▶ _Task to complete_: Write out again only the lines that run from the start of the entries to the line containing "Patifu hokkaido 100g (703, 823)", both included.

****

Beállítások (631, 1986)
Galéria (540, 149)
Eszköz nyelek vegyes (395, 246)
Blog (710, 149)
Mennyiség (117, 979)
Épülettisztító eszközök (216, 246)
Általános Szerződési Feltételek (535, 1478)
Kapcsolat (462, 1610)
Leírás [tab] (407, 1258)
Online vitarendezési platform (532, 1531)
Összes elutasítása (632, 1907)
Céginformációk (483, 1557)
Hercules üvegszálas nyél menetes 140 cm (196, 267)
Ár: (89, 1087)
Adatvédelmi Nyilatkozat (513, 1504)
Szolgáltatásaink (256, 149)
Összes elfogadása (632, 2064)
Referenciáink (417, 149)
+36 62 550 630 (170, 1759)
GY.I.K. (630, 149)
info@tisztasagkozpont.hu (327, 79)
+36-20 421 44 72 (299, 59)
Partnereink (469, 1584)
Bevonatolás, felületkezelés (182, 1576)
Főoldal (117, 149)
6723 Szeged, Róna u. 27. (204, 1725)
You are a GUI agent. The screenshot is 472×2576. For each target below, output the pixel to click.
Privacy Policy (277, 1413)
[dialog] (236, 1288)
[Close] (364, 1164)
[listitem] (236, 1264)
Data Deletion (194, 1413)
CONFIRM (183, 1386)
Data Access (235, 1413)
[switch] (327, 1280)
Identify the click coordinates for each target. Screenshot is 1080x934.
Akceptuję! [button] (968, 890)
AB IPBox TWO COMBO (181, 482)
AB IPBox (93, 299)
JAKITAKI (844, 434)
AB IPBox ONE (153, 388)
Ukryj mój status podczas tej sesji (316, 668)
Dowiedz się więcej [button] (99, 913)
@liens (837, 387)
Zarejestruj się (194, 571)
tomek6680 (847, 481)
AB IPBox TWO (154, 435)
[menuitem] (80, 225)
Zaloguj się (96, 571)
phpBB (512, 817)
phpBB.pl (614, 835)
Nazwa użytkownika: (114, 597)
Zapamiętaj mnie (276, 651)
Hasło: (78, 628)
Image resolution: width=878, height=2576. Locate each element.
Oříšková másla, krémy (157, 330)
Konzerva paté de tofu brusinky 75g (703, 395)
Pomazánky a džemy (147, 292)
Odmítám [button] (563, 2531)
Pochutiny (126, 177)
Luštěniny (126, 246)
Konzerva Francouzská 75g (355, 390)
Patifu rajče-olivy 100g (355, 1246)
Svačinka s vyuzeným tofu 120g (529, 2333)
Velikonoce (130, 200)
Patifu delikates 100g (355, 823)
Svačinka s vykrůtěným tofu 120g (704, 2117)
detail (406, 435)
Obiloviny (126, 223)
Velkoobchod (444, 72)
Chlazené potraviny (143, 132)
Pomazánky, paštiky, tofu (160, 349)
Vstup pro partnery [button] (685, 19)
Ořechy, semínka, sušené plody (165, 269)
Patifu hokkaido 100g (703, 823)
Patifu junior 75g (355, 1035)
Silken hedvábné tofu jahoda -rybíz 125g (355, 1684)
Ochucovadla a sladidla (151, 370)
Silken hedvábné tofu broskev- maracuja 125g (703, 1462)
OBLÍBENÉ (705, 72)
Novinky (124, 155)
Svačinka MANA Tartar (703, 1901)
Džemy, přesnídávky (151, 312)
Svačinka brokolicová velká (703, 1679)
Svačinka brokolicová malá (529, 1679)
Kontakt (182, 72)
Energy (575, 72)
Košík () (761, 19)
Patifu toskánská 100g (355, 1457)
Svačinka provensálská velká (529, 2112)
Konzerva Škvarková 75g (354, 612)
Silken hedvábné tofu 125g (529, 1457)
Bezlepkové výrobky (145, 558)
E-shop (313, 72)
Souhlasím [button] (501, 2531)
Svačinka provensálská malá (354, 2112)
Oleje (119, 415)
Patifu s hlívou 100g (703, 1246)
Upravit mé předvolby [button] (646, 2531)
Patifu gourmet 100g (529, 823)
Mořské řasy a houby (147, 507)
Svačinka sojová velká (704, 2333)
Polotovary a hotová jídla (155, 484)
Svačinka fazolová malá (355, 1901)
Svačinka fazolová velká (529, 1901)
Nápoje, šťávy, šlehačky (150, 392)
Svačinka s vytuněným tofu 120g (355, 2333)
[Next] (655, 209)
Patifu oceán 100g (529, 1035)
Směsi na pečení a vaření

****

▶ _Result of the exercise_:
Beállítások (631, 1986)
Galéria (540, 149)
Eszköz nyelek vegyes (395, 246)
Blog (710, 149)
Mennyiség (117, 979)
Épülettisztító eszközök (216, 246)
Általános Szerződési Feltételek (535, 1478)
Kapcsolat (462, 1610)
Leírás [tab] (407, 1258)
Online vitarendezési platform (532, 1531)
Összes elutasítása (632, 1907)
Céginformációk (483, 1557)
Hercules üvegszálas nyél menetes 140 cm (196, 267)
Ár: (89, 1087)
Adatvédelmi Nyilatkozat (513, 1504)
Szolgáltatásaink (256, 149)
Összes elfogadása (632, 2064)
Referenciáink (417, 149)
+36 62 550 630 (170, 1759)
GY.I.K. (630, 149)
info@tisztasagkozpont.hu (327, 79)
+36-20 421 44 72 (299, 59)
Partnereink (469, 1584)
Bevonatolás, felületkezelés (182, 1576)
Főoldal (117, 149)
6723 Szeged, Róna u. 27. (204, 1725)
You are a GUI agent. The screenshot is 472×2576. For each target below, output the pixel to click.
Privacy Policy (277, 1413)
[dialog] (236, 1288)
[Close] (364, 1164)
[listitem] (236, 1264)
Data Deletion (194, 1413)
CONFIRM (183, 1386)
Data Access (235, 1413)
[switch] (327, 1280)
Identify the click coordinates for each target. Screenshot is 1080x934.
Akceptuję! [button] (968, 890)
AB IPBox TWO COMBO (181, 482)
AB IPBox (93, 299)
JAKITAKI (844, 434)
AB IPBox ONE (153, 388)
Ukryj mój status podczas tej sesji (316, 668)
Dowiedz się więcej [button] (99, 913)
@liens (837, 387)
Zarejestruj się (194, 571)
tomek6680 (847, 481)
AB IPBox TWO (154, 435)
[menuitem] (80, 225)
Zaloguj się (96, 571)
phpBB (512, 817)
phpBB.pl (614, 835)
Nazwa użytkownika: (114, 597)
Zapamiętaj mnie (276, 651)
Hasło: (78, 628)
Image resolution: width=878, height=2576. Locate each element.
Oříšková másla, krémy (157, 330)
Konzerva paté de tofu brusinky 75g (703, 395)
Pomazánky a džemy (147, 292)
Odmítám [button] (563, 2531)
Pochutiny (126, 177)
Luštěniny (126, 246)
Konzerva Francouzská 75g (355, 390)
Patifu rajče-olivy 100g (355, 1246)
Svačinka s vyuzeným tofu 120g (529, 2333)
Velikonoce (130, 200)
Patifu delikates 100g (355, 823)
Svačinka s vykrůtěným tofu 120g (704, 2117)
detail (406, 435)
Obiloviny (126, 223)
Velkoobchod (444, 72)
Chlazené potraviny (143, 132)
Pomazánky, paštiky, tofu (160, 349)
Vstup pro partnery [button] (685, 19)
Ořechy, semínka, sušené plody (165, 269)
Patifu hokkaido 100g (703, 823)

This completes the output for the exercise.